AUTHOR=Liu Yanqiu , Chu Mengxiang , Guo Hongbo , Hu Xiangong , Yu Jingjing , He Xuelei , Yi Huangjian , He Xiaowei TITLE=Multispectral Differential Reconstruction Strategy for Bioluminescence Tomography JOURNAL=Frontiers in Oncology VOLUME=12 YEAR=2022 URL=https://www.frontiersin.org/journals/oncology/articles/10.3389/fonc.2022.768137 DOI=10.3389/fonc.2022.768137 ISSN=2234-943X ABSTRACT=

Bioluminescence tomography (BLT) is a promising in vivo molecular imaging tool that allows non-invasive monitoring of physiological and pathological processes at the cellular and molecular levels. However, the accuracy of the BLT reconstruction is significantly affected by the forward modeling errors in the simplified photon propagation model, the measurement noise in data acquisition, and the inherent ill-posedness of the inverse problem.

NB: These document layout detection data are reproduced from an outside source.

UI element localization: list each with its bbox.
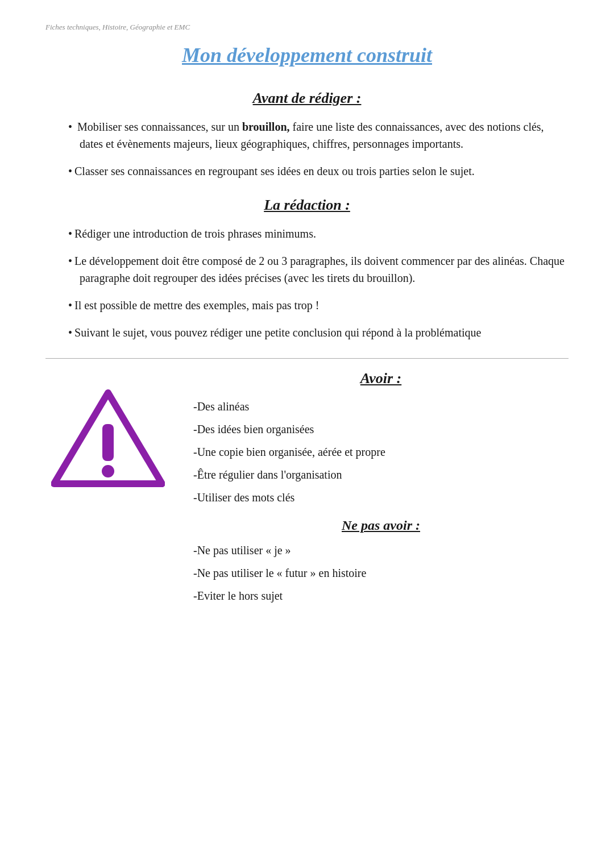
main-title: Mon développement construit (45, 43, 569, 67)
redaction-item-4: Suivant le sujet, vous pouvez rédiger un… (68, 324, 569, 341)
svg-rect-1 (102, 424, 114, 461)
svg-point-2 (102, 465, 114, 477)
ne-pas-avoir-title: Ne pas avoir : (193, 518, 569, 533)
section-divider (45, 358, 569, 359)
redaction-item-1: Rédiger une introduction de trois phrase… (68, 225, 569, 242)
ne-pas-item-1: -Ne pas utiliser « je » (193, 541, 569, 559)
redaction-title: La rédaction : (45, 197, 569, 214)
avoir-title: Avoir : (193, 370, 569, 387)
ne-pas-item-3: -Eviter le hors sujet (193, 587, 569, 605)
right-content: Avoir : -Des alinéas -Des idées bien org… (193, 370, 569, 609)
page-subtitle: Fiches techniques, Histoire, Géographie … (45, 23, 569, 32)
bottom-section: Avoir : -Des alinéas -Des idées bien org… (45, 370, 569, 609)
avant-item-1-before: Mobiliser ses connaissances, sur un (77, 121, 242, 133)
warning-icon-container (45, 387, 171, 489)
redaction-item-3: Il est possible de mettre des exemples, … (68, 297, 569, 314)
avant-section: Avant de rédiger : Mobiliser ses connais… (45, 90, 569, 180)
avant-item-1-bold: brouillon, (242, 121, 290, 133)
avoir-item-3: -Une copie bien organisée, aérée et prop… (193, 443, 569, 461)
ne-pas-item-2: -Ne pas utiliser le « futur » en histoir… (193, 564, 569, 582)
avoir-item-1: -Des alinéas (193, 397, 569, 416)
avant-item-2: Classer ses connaissances en regroupant … (68, 163, 569, 180)
warning-triangle-icon (51, 387, 165, 489)
avoir-item-5: -Utiliser des mots clés (193, 488, 569, 506)
avoir-item-2: -Des idées bien organisées (193, 420, 569, 438)
redaction-section: La rédaction : Rédiger une introduction … (45, 197, 569, 341)
avant-item-1: Mobiliser ses connaissances, sur un brou… (68, 118, 569, 152)
avant-title: Avant de rédiger : (45, 90, 569, 107)
redaction-item-2: Le développement doit être composé de 2 … (68, 252, 569, 286)
avoir-item-4: -Être régulier dans l'organisation (193, 466, 569, 484)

In this paper, we present a new multispectral differential strategy (MDS) on the basis of analyzing the errors generated from the simplification from radiative transfer equation (RTE) to diffusion approximation and data acquisition of the imaging system. Through rigorous theoretical analysis, we learn that spectral differential not only can eliminate the errors caused by the approximation of RTE and imaging system measurement noise but also can further increase the constraint condition and decrease the condition number of system matrix for reconstruction compared with traditional multispectral (TM) reconstruction strategy. In forward simulations, energy differences and cosine similarity of the measured surface light energy calculated by Monte Carlo (MC) and diffusion equation (DE) showed that MDS can reduce the systematic errors in the process of light transmission. In addition, in inverse simulations and in vivo experiments, the results demonstrated that MDS was able to alleviate the ill-posedness of the inverse problem of BLT. Thus, the MDS method had superior location accuracy, morphology recovery capability, and image contrast capability in the source reconstruction as compared with the TM method and spectral derivative (SD) method. In vivo experiments verified the practicability and effectiveness of the proposed method.